## Work order
From the entries below, return every line that includes the word "quer".

## Records shown
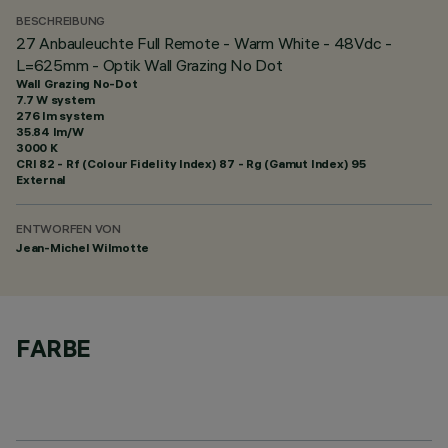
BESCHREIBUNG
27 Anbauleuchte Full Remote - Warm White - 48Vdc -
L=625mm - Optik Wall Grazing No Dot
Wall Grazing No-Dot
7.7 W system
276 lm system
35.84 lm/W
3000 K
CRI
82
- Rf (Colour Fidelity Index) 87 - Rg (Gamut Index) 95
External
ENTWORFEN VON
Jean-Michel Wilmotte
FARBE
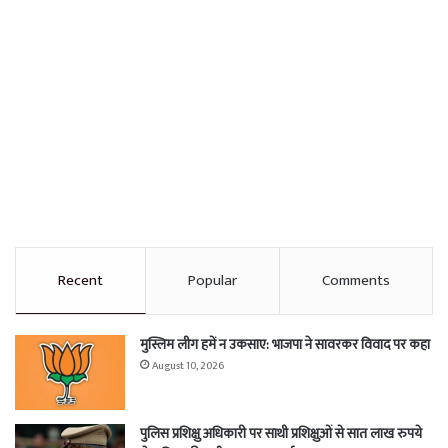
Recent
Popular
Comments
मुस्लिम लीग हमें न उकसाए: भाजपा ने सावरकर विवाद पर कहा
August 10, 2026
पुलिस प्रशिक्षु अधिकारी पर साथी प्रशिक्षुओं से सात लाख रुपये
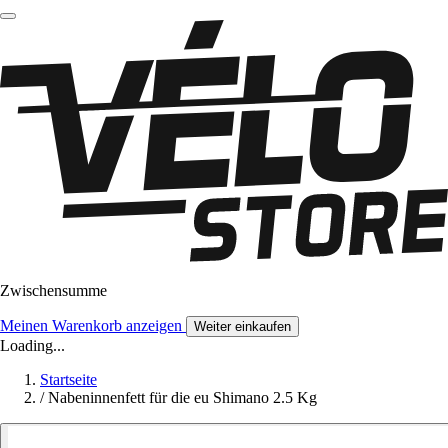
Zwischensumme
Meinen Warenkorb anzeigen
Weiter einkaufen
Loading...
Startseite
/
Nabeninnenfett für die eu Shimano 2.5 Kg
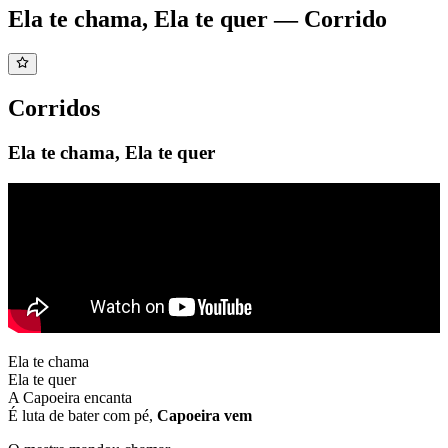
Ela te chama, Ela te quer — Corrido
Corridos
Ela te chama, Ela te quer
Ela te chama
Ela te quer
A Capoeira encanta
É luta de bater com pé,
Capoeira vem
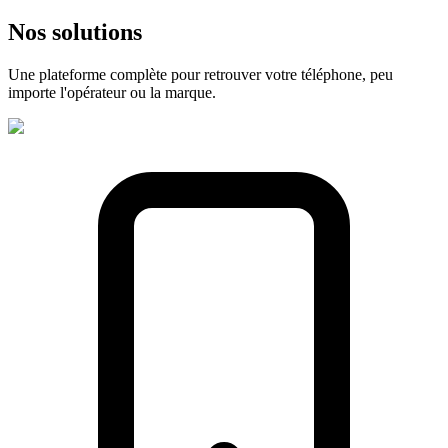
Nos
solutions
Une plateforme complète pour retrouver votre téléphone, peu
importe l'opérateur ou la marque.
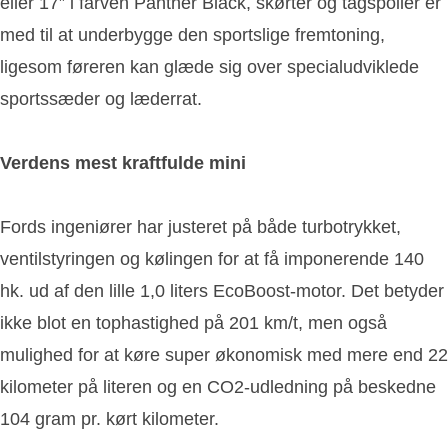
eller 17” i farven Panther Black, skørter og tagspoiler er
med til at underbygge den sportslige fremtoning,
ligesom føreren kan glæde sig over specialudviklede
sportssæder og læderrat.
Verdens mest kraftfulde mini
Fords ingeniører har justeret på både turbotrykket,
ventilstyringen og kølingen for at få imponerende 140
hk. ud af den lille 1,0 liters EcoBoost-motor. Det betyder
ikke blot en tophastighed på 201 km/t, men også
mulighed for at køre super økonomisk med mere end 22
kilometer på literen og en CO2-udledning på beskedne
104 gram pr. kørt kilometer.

## Solution to this task
Ela te chama, Ela te quer — Corrido
Ela te chama, Ela te quer
Ela te quer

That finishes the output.